Return the records below in full. Keep every word exact and skip the images.

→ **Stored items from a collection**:
::::::::
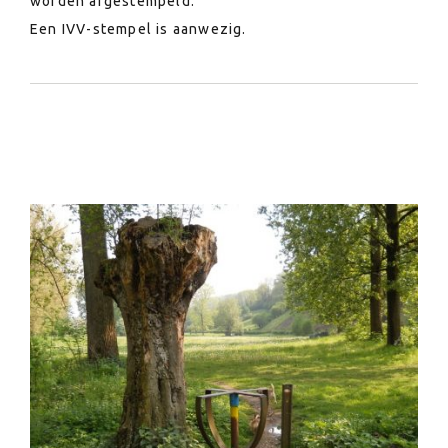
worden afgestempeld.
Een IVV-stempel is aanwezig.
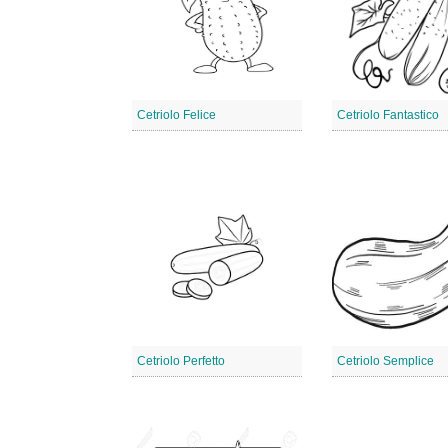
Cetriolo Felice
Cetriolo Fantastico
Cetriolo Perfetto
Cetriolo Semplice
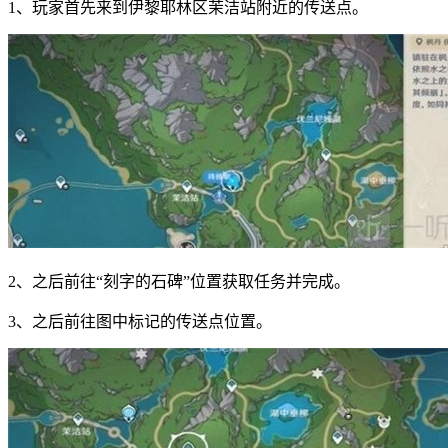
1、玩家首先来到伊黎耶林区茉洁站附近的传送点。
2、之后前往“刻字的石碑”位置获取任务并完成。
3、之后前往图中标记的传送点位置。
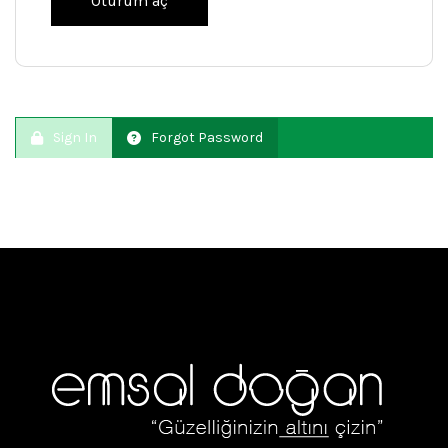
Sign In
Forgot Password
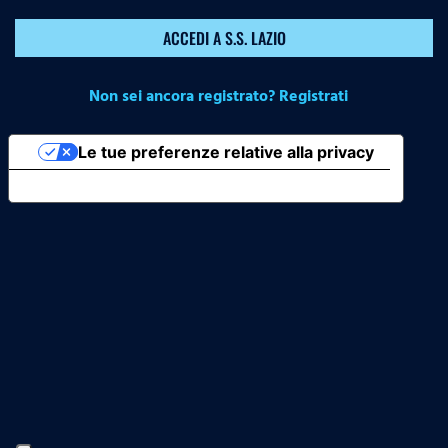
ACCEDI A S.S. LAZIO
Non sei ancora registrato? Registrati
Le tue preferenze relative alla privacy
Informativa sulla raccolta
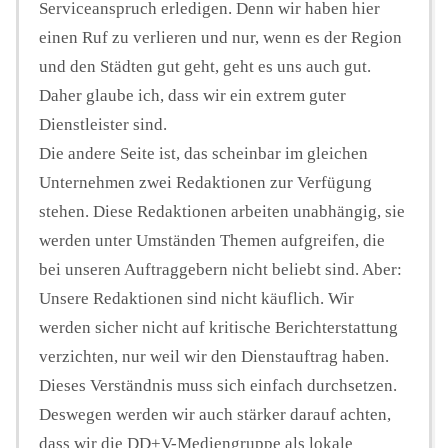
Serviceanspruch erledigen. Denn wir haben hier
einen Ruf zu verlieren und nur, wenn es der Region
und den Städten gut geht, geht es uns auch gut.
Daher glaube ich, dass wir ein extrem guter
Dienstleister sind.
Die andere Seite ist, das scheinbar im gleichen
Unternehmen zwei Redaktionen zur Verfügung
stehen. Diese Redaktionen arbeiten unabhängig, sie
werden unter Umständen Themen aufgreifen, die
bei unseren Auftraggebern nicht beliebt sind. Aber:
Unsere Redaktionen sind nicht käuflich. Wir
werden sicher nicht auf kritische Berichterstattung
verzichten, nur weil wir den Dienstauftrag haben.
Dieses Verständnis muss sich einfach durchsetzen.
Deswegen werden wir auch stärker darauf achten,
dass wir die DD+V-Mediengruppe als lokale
::::::::
→ **WRITTEN RESPONSE**:
worden afgestempeld.
Een IVV-stempel is aanwezig.
Cetriolo Felice
Cetriolo Fantastico
Cetriolo Perfetto
Cetriolo Semplice
1、玩家首先来到伊黎耶林区茉洁站附近的传送点。
2、之后前往“刻字的石碑”位置获取任务并完成。
3、之后前往图中标记的传送点位置。
Sign In
Forgot Password
ACCEDI A S.S. LAZIO
Non sei ancora registrato? Registrati
Le tue preferenze relative alla privacy
Informativa sulla raccolta
Serviceanspruch erledigen. Denn wir haben hier
einen Ruf zu verlieren und nur, wenn es der Region
und den Städten gut geht, geht es uns auch gut.
Daher glaube ich, dass wir ein extrem guter
Dienstleister sind.
Die andere Seite ist, das scheinbar im gleichen
Unternehmen zwei Redaktionen zur Verfügung
stehen. Diese Redaktionen arbeiten unabhängig, sie
werden unter Umständen Themen aufgreifen, die
bei unseren Auftraggebern nicht beliebt sind. Aber:
Unsere Redaktionen sind nicht käuflich. Wir
werden sicher nicht auf kritische Berichterstattung
verzichten, nur weil wir den Dienstauftrag haben.
Dieses Verständnis muss sich einfach durchsetzen.
Deswegen werden wir auch stärker darauf achten,
dass wir die DD+V-Mediengruppe als lokale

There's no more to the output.